How to use Kubernetes with Prefect: Part 2

Creating custom Kubernetes Job blocks

Jeff Hale
The Prefect Blog
8 min readNov 30, 2022

--

In the first post in this series, we used Prefect with Kubernetes to run our Python flow code without creating a custom Kubernetes Job block. In this post, we’ll show three more ways to use Prefect with K8s.

boats in Amsterdam
Source: pixabay.com

Create a Kubernetes Job block

Recall that our deployment in the previous article automatically created an anonymous Kubernetes Job block — we didn’t have to create a block explicitly. When we created our deployment we specified we wanted to use kubernetes-job for infrastructure and used an override flag to specify which additional Python package to install.

In this post, we’ll be making Kubernetes Job blocks to tailor our K8s settings in three different ways. In each example, we’ll create a Kubernetes Job block prior to building our deployment.

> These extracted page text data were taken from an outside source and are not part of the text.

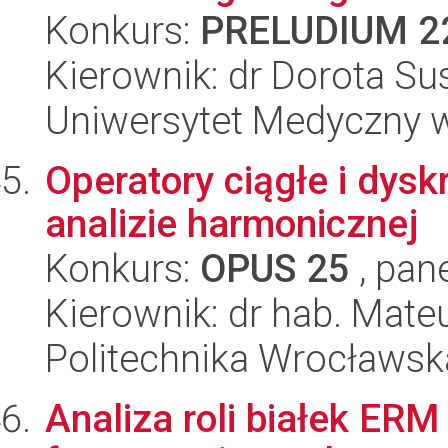
Konkurs:
PRELUDIUM 2
Kierownik: dr Dorota Su
Uniwersytet Medyczny w
Operatory ciągłe i dyskr
analizie harmonicznej
Konkurs:
OPUS 25
, pan
Kierownik: dr hab. Mate
Politechnika Wrocławsk
Analiza roli białek ERM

We’ll keep the rest of our setup the same as last time: a local single-node Kubernetes cluster, flow code on S3, and Prefect Cloud. Then, when we build our deployment, we’ll specify that our block should be used to create the infrastructure for our flow code to run in.

Let’s get cracking! 🚀

Example 1: K8s block with EXTRA_PIP_PACKAGES and a few tweaks

We can create our blocks via Python code or through the UI. Let’s use the UI for our first example. In Prefect Cloud, go to Blocks, hit the + button, and select the Kubernetes Job block.

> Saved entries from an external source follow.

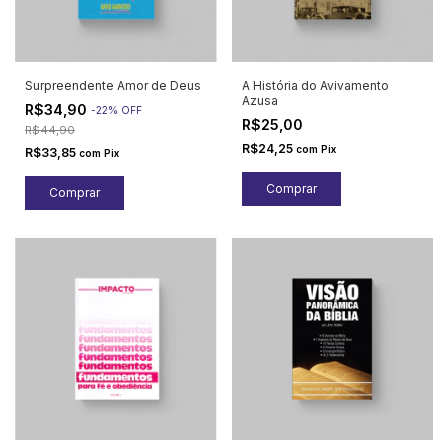
Surpreendente Amor de Deus
A História do Avivamento
Azusa
R$34,90
-
22
%
OFF
R$25,00
R$44,90
R$24,25
com
Pix
R$33,85
com
Pix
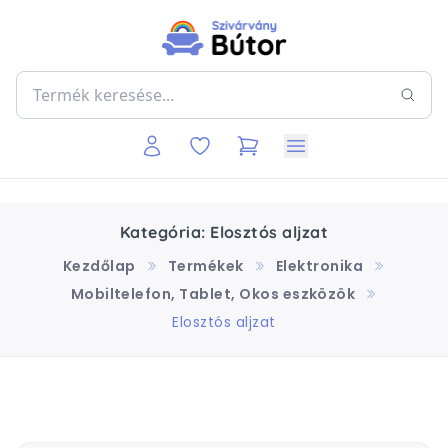
Kategória: Elosztós aljzat
Kezdőlap
Termékek
Elektronika
Mobiltelefon, Tablet, Okos eszközök
Elosztós aljzat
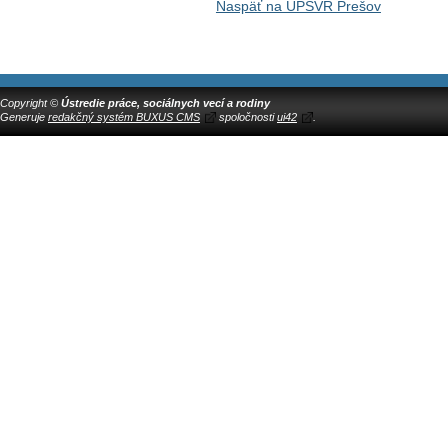
Naspäť na ÚPSVR Prešov
Copyright ©
Ústredie práce, sociálnych vecí a rodiny
Generuje
redakčný systém BUXUS CMS
spoločnosti
ui42
.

Check out all knobs that we can turn! 🎛

blank block creation form for prefect k8s

The Hitchhiker’s Guide to the Galaxy is popular around Prefect, to put it mildly. Marvin is the lovable, misanthropic robot in the series, so let’s name our block marvin1.🤖

Enter the EXTRA_PIP_PACKAGES environment variable pair that we passed to prefect deployment build as an override in our previous example. Note that we could add more packages by separating their names with a space inside the parentheses.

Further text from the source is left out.